Morning Report – Thursday 4 February
Jon Robson, Head of Trading
“The Bank of England will leave monetary policy on hold later today. Market participants are awaiting the findings from the study on negative interest rates and their feasibility, as well as any signs of economic optimism from the Central Bank’s policy meeting. The dollar faces another test on Friday, when non-farm payrolls data will reveal whether the U.S. economy moved on from its December dip in growth.”
Joe Biden and congressional Democrats are pushing ahead with plans to pass a $1.9tn economic relief plan without significant support from Republican lawmakers, threatening to ditch the bipartisanship pledged by the new administration. Biden told House Democrats on Wednesday that while he was open to tightening the eligibility for his proposed $1,400 stimulus checks, any move to cut the payments’ base amount would mean starting his presidency with a broken promise.

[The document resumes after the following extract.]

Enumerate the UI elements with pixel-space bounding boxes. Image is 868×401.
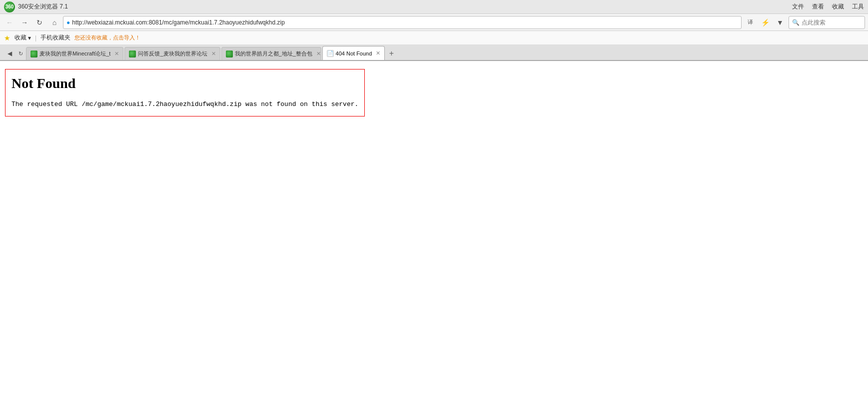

England’s chief medical officer said the UK is “past the peak” of the current wave of the pandemic, with hospitalisations and deaths on a “downward slope.” The country reached the milestone of vaccinating 10 million people, about 15% of the population. Britain’s immunisation is on track to provide shots to 15 million citizens and carers at greatest risk from the disease by Feb. 15. Johnson said it will only be possible to begin easing the lockdown three weeks after that date.
Sterling is lower against most majors overnight. Chancellor Rishi Sunak is planning to end the “temporary” £20 a week uplift in universal credit after April by offering an upfront payment of at least £500. Sunak is concerned that the £1,000 annual benefits boost, which costs the exchequer about £6bn a year, could become permanent and has warned Tory MPs that tough choices on public spending lie ahead. A cabinet split broke into the open on Wednesday as Thérèse Coffey, work and pensions secretary, criticised the chancellor’s plan.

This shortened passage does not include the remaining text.